Taileaters. Date unknown. The Stoned Ape Theory: A Novel Hypothesis for the Evolution of Humans. Available at: https://taileaters.com/psychedelics/psilocybin/stoned-ape-theory/

Comments

"Finally, the effects of magic mushrooms are temporary. Any major breakthroughs in behavior or thought process would not have lasted longer than any other effects of the mushrooms." Tell that to Dr. Paul Stamets whose chronic stuttering ceased completely after one high dose mushroom trip. www.fungi.com

Sorry, but more likely, the Bills & Teds of the ape world probably went extinct because nobody hunted and gathered for them while they got stoned. It's hard to believe the lengths some will go to deny that we are degenerating, not evolving. We are the half-apes compared to the first men.

What about the Ibogaine root? The usage is past down from antiquity .

Well, Sarah, I'm sorry but your skepticism needs some updating as a matter of fact. First of all, psychedelic mushrooms (Psilocybe, Panaeolus sp.) are found in South Africa (and logic dictates those are not restrained to this country), and have been found and used as well during those happy days when the Sahara was green. Have you ever heard about the drawing from Neolithic age in Algerian tassili, depicting "mushroom being" and the famous "mushroom man" ?
As about the effect of muhsrroms being temporary, well, pharmacologically speaking, yes, but mushroom work well "beyond the flesh" and the changes they bring can be life long. Once the eyes are opened, they stay open! :)

I am not sure whether mushrooms influenced development of early homo sapiens, but they are without a doubt part of human culture and its mystical/religious behaviour. Magic mushrooms were depicted on several artworks of prehistoric or ancient civilisations, for example in wall paintings from Spain or Algeria.Generally all mind altering substances starting with alcoholic beverages such as beer or wine up to more profound such as mysterious soma, magic mushrooms, cannabis or Morning Glory seeds had undeniable influence on human behaviour, culture, religion and art.

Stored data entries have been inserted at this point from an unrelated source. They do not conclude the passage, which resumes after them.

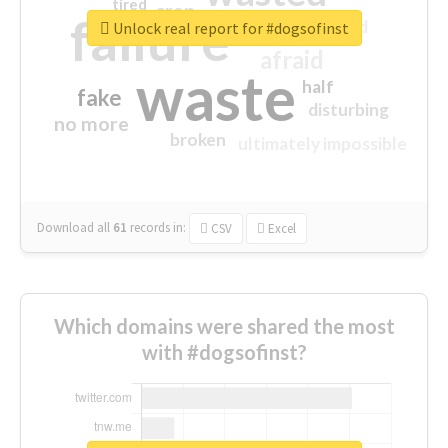
tired
crap
failure
sorry
closed
Unlock real report for #dogsofinst
afraid
waste
half
fake
disturbing
no more
broken
ultimately impossible
Download all
61
records
in:
CSV
Excel
Which domains were shared the most
with #dogsofinst?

One more point would be that effects of magic mushrooms don't end with sobering up. The experience the individual carry on is long lasting and in many cases life changing. The best example would be terminally ill patients who were given a dose of psilocybin and confirmed they reduction in fear of death and improved quality of life for at least 6 months.